__REQUIRED WORK__.
Leaving out the images, return the data below exactly as it is written.

------------------------

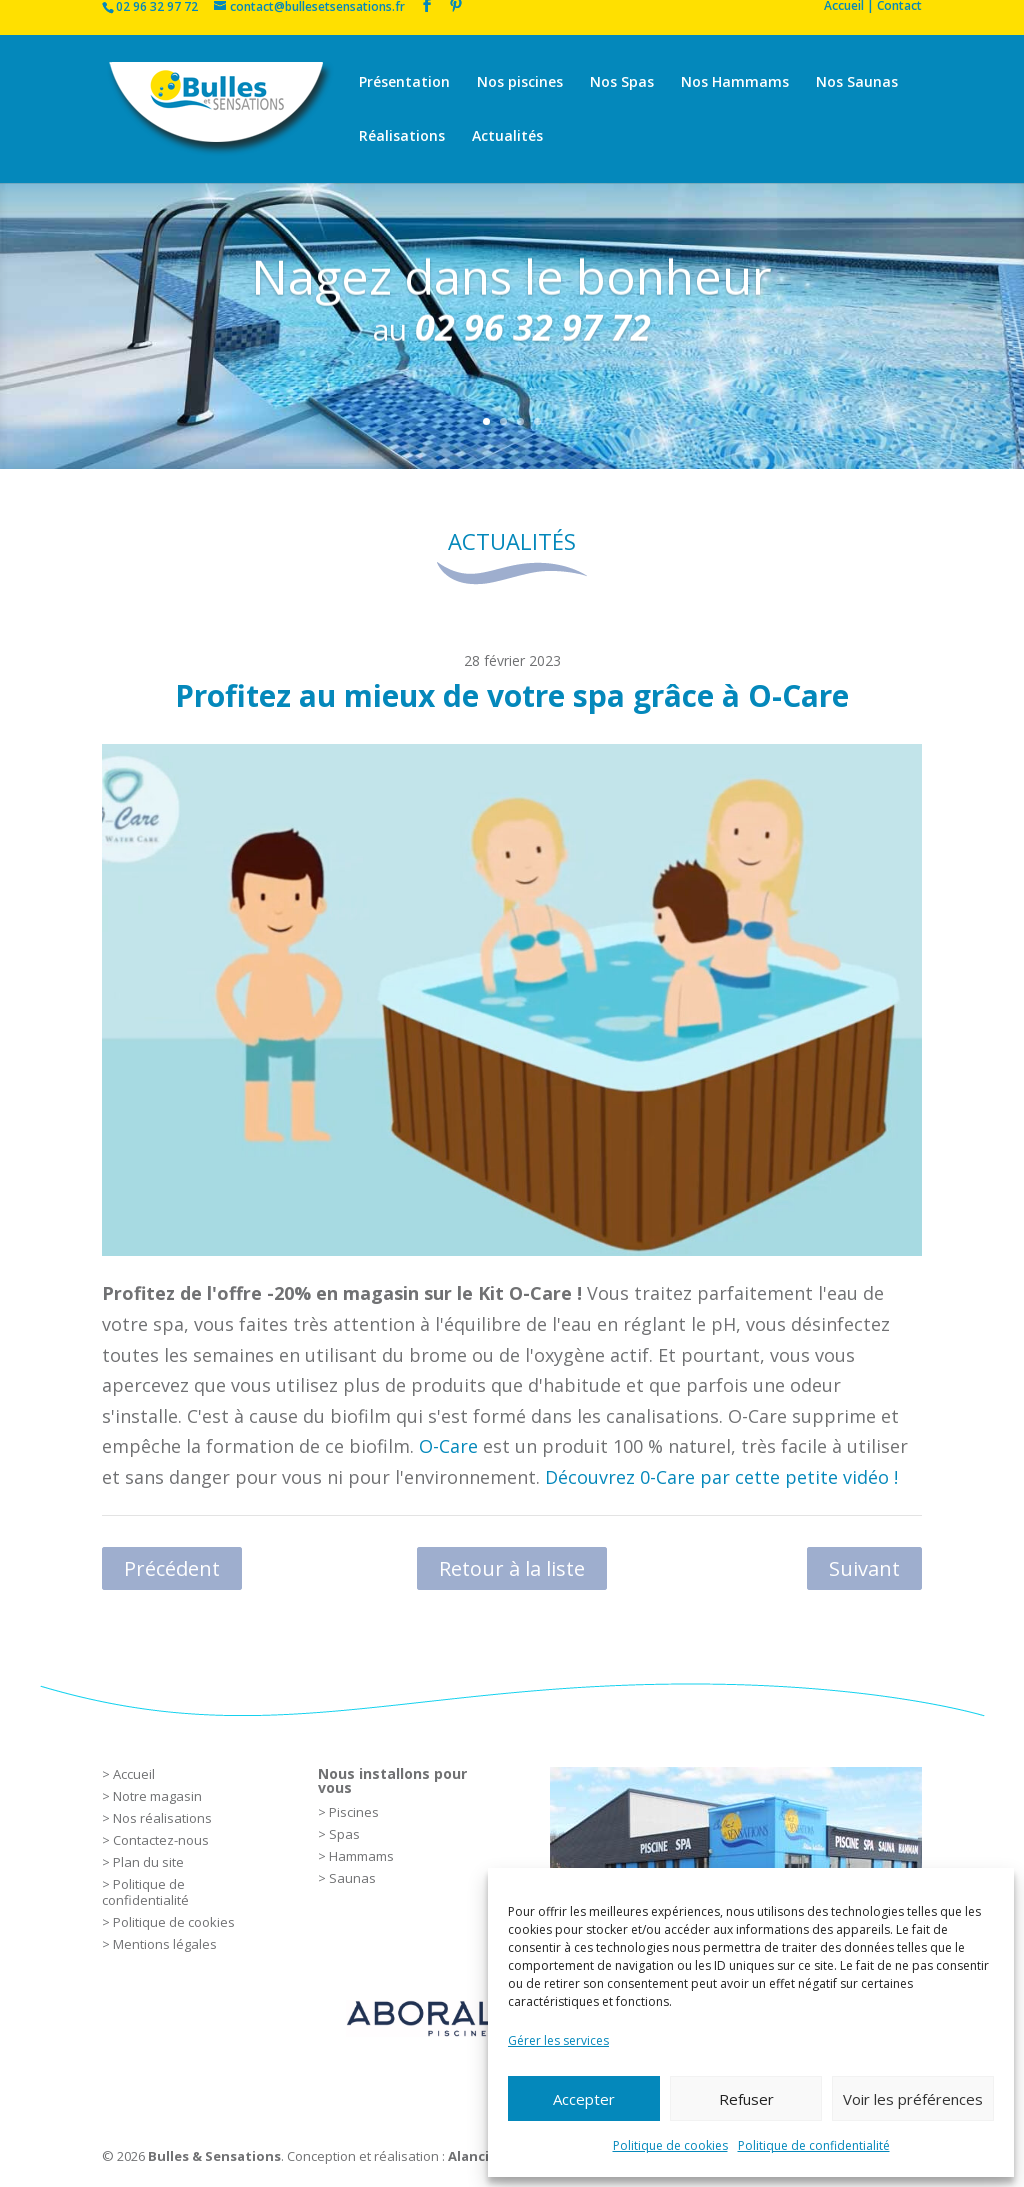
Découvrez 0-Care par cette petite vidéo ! (724, 1477)
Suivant (864, 1568)
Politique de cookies (670, 2145)
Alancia (472, 2156)
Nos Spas (622, 83)
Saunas (352, 1878)
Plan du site (148, 1862)
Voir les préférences (913, 2099)
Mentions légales (165, 1944)
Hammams (361, 1856)
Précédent (172, 1568)
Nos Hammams (735, 83)
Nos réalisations (162, 1818)
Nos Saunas (857, 83)
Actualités (507, 137)
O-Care (448, 1446)
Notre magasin (157, 1796)
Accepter (584, 2099)
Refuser (746, 2099)
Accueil (134, 1774)
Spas (344, 1834)
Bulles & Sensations (214, 2156)
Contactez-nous (161, 1840)
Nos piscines (520, 83)
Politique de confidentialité (814, 2145)
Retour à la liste (512, 1568)
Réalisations (402, 137)
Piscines (354, 1812)
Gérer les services (558, 2040)
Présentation (404, 83)
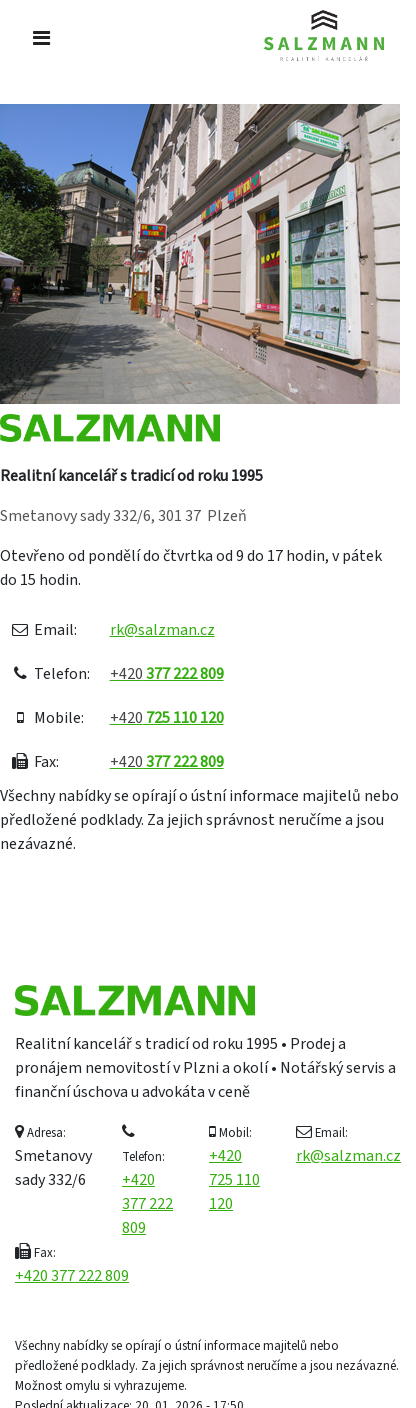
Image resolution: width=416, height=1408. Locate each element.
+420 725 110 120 (234, 1180)
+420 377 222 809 (147, 1204)
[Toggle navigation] (42, 38)
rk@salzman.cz (162, 630)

------------------------

__SOLUTION FOR THIS EXERCISE__.
Découvrez 0-Care par cette petite vidéo ! (724, 1477)
Suivant (864, 1568)
Politique de cookies (670, 2145)
Alancia (472, 2156)
Nos Spas (622, 83)
Saunas (352, 1878)
Plan du site (148, 1862)
Voir les préférences (913, 2099)
Mentions légales (165, 1944)
Hammams (361, 1856)
Précédent (172, 1568)
Nos Hammams (735, 83)
Nos réalisations (162, 1818)
Nos Saunas (857, 83)
Actualités (507, 137)
O-Care (448, 1446)
Notre magasin (157, 1796)
Accepter (584, 2099)
Refuser (746, 2099)
Accueil (134, 1774)
Spas (344, 1834)
Bulles & Sensations (214, 2156)
Contactez-nous (161, 1840)
Nos piscines (520, 83)
Politique de confidentialité (814, 2145)
Retour à la liste (512, 1568)
Réalisations (402, 137)
Piscines (354, 1812)
Gérer les services (558, 2040)
Présentation (404, 83)
Image resolution: width=416, height=1408. Locate each element.
+420 725 110 120 (234, 1180)
+420 377 222 809 (147, 1204)
[Toggle navigation] (42, 38)
rk@salzman.cz (162, 630)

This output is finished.